The documentated archive concepts don't prevent other archive classes from including more functionality. Indeed, facilities such as serialization of pointers through a base class, etc demand it. And it's true that I haven't discouraged leveraging on these "extended archives"
I'm talking about the requirements on a minimal archive. Those are not fully documented.
Hmmm that would be news to me. I compiled trivial archive from the documentation with serialization code. And trivial archive is model of minimal archive. That is I believe that serializing any types to a trivial archive will compile without error. If there is a serializable type which trivial archive fails to work with, I would be interested in hearing about it.
In the absence of that information I can validly assume that the public members of the version_type, etc. is what I can use and which will not change.
hmmm - of course you can assume that - but I can't guarentee it.
Then we need a list of concepts for these types that you do guarantee, or your next change might again break code,
These are the one's in the archive concept.
The moment you allow new archive classes to be written, the version_type, etc. is no longer an internal detail!

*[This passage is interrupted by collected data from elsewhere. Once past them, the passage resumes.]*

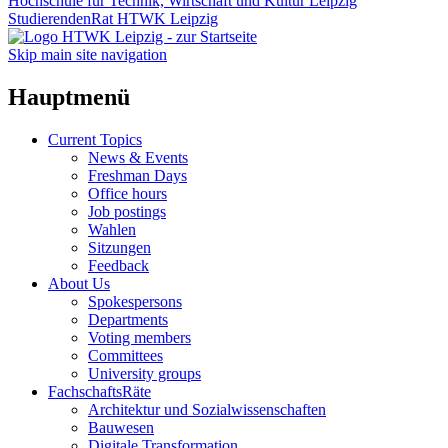
Hochschule für Technik, Wirtschaft und Kultur Leipzig
StudierendenRat HTWK Leipzig
Skip main site navigation
Hauptmenü
Current Topics
News & Events
Freshman Days
Office hours
Job postings
Wahlen
Sitzungen
Feedback
About Us
Spokespersons
Departments
Voting members
Committees
University groups
FachschaftsRäte
Architektur und Sozialwissenschaften
Bauwesen
Digitale Transformation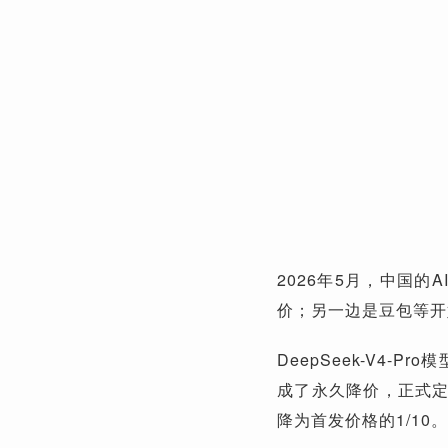
2026年5月，中国的
价；另一边是豆包等开
DeepSeek-V4-
成了永久降价，正式
降为首发价格的1/10。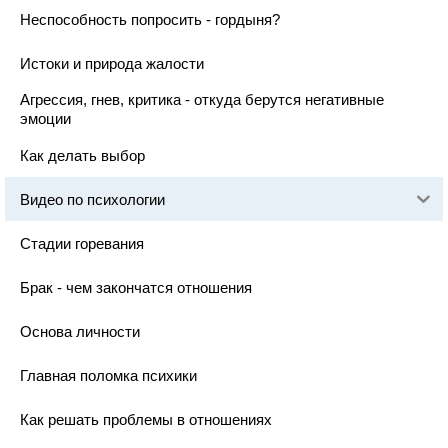
Неспособность попросить - гордыня?
Истоки и природа жалости
Агрессия, гнев, критика - откуда берутся негативные
эмоции
Как делать выбор
Видео по психологии
Стадии горевания
Брак - чем закончатся отношения
Основа личности
Главная поломка психики
Как решать проблемы в отношениях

hmmm - one could just as well say that once one depends upon undefined behavior, you can't guarentee that the code will not break.
So you are saying that implementing new archives basically depends on undefined behavior and you cannot guarantee that it will not break in the next release? It would be better to publicly defines the concepts for an archive and for the primitive types if you do not want us to take the current public interface of those classes as the implicit concepts.
The archives included with the package - binary_archive in this case have implementation features beyond what is required to satisfy the archive concept. In this case there is a type used called version_type. Actually - until now, version_type wasn't part of the binary_archive at all - it was just one more serializable type. So any dependency on some feature of version_type wasn't really a dependency on the archive class at all but on one of the types that is used to implement binary_archive. MPI serialization leverages on the implemention of binary_archive. This makes a lot of sense of course. But it means that time to time this situation will occur. The only way to avoid this is for mpi serialization to depend only on the archive concept as described in the documenation and modeled by trivial archive or never change the implemenation of binary_archive again.
Note that if get_mpi_type() was actually called and the result used it would result in a program crash. I would prefer that this be done.
Actually not, this warning seems spurious. And indeed the function get_mpi_type() *is* called all the time.
but the result isn't used. if it were it would crash the program. Returning a reference to a value on the stack and then truncating the stack with a return invalidates the result. The warning is correct and useful in my opinoin
So I'll leave it up to you a) or b)?
b) might break other compilers and will thus take longer to test. I think that it will be easier to do a) which should not break the other compilers but get the Sun compiler to work.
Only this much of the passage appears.